Below are the records; copy every line in them that holds the string "concesionarios".

START Data to use

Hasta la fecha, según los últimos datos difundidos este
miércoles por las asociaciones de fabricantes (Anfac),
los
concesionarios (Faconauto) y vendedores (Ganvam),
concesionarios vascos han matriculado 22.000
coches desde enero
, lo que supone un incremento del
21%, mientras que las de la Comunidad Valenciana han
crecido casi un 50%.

END Data to use
START Data to use

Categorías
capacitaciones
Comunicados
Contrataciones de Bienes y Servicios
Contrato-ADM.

END Data to use
START Data to use

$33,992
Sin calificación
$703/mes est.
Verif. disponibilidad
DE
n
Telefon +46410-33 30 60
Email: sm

END Data to use

§ **Output below**:
concesionarios (Faconauto) y vendedores (Ganvam),
concesionarios vascos han matriculado 22.000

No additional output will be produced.